Causes and a solution

Jobes, who is a professor of psychology and associate director of clinical training at CUA, was hesitant to identify causes for the increase, but noted that there have been significant increases in depression, anxiety, and substance abuse. 

“Opioid deaths are at record numbers – probably disguising the actual number of suicides as certified as overdose by accident,” he told Aleteia. “So the actual number of intentional deaths may be greater than the ones that are officially reported.” He said there could also be economic reasons, as well as unemployment and the continuing impact of COVID-19.

But, he said, “I would contend that we’ve got a busted mental healthcare system. Most people think that effective treatment for a person who is suicidal is hospitalization – which tends to be very brief – or medication. Neither of those interventions have much empirical support and sometimes they make things worse. And there’s a handful of interventions like the one developed by my lab at Catholic that are highly effective for treating ideation behaviors, but they’re not widely used.”

A method of treatment

He said that his method — the Collaborative Assessment and Management of Suicidality (CAMS) – is effective in reducing suicidal ideation, hopelessness, and overall “symptom distress.”

“One could argue that if you’re better at identifying people who have serious thoughts of suicide, we have fewer attempts and fewer deaths downstream,” Jobes speculated. “But the field tends to be very focused on behavior and not as much on the suffering.”

However, he said, it’s been an “uphill battle” to get the method to those who would benefit. “Clinicians are overly preoccupied with liability and they’re afraid of being sued for malpractice if there’s a tragic outcome, so they end up doing these better-safe-than-sorry approaches which involve hospitalization and medicating patients in ways that are actually not therapeutic,” he said.

He called his method “a patient centered, collaborative approach where we listen to the patient. They describe the nature of their struggle. We try to keep them out of the hospital – we’re very explicit about trying to keep them out of the hospital – and then the big thing is that we ask them to start using a stabilization plan so we can keep them out of the hospital and they can get through difficult times. And this may sound silly but the the main sort of thrust to the intervention is to ask the patient ‘What makes you want to kill yourself?’”

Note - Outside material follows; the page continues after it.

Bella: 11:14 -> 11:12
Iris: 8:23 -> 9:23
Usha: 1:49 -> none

Research reveals that the vast majority of suicidal people are suicidal over relationship issues, “so we can bring their spouse in for couples therapy or we can try to connect to their kids if they’ve been disconnected with their kids, if their kids no longer talk to them – whatever the relational conflict is, we try to treat that,” Jobes explained.

As well, “there are issues with the self – people that we see have sometimes intense self hatred. And so we have interventions that treat these drivers, and what the patient experiences is being heard and validated and having the things that make them consider suicide actually being addressed and treated within the course of their care. In six to eight sessions we can drop the ideation very quickly; overall symptoms distress comes down, and we can actually move towards consideration of a life worth living.”

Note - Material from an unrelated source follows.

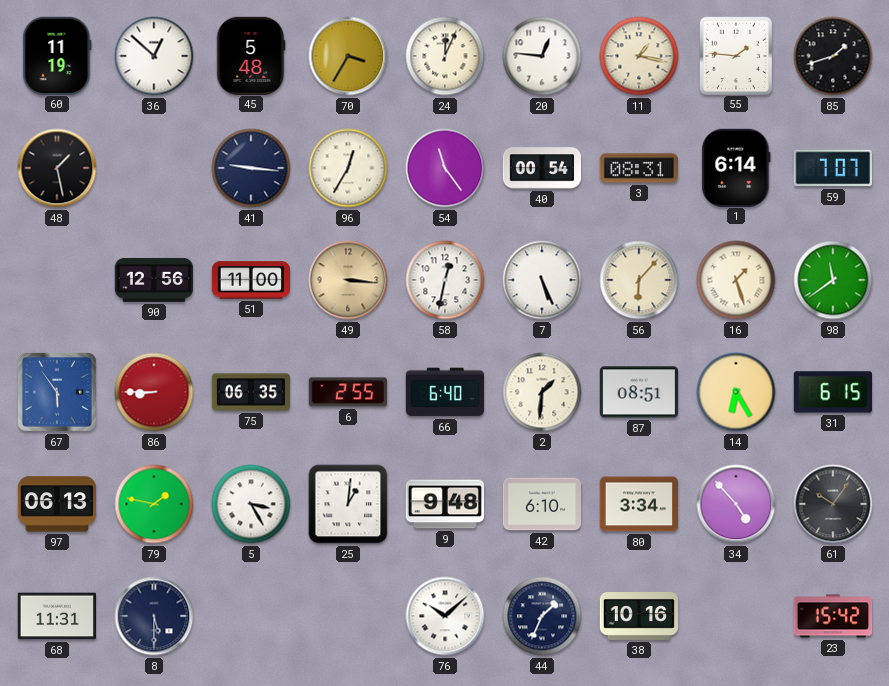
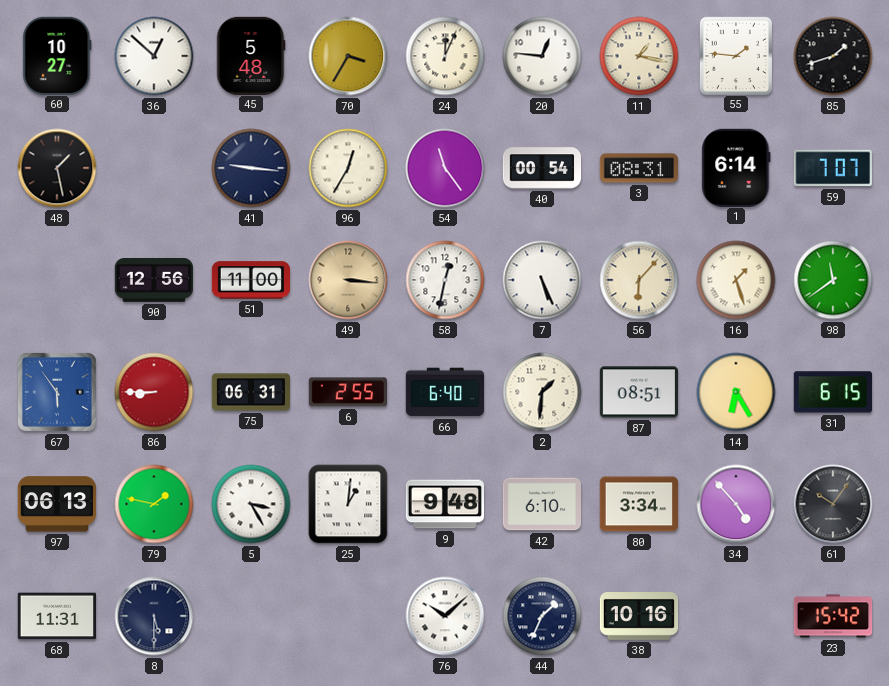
60: 11:19 -> 10:27
75: 06:35 -> 06:31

Jobes is encouraged by the development of the new 988 number that people can call if they are feeling suicidal. 

“That is clearly driving a lot of awareness about the need for alternatives to inpatient and emergency department care because those environments are very expensive and they don’t treat the problem very effectively,” he said. “It’s now a more accessible number, but we already had capacity issues before we had a number that anybody could remember, and now that it’s easier to remember there’s been a 40% increase in calls to the lifeline and there aren’t enough volunteers to really service that increase.”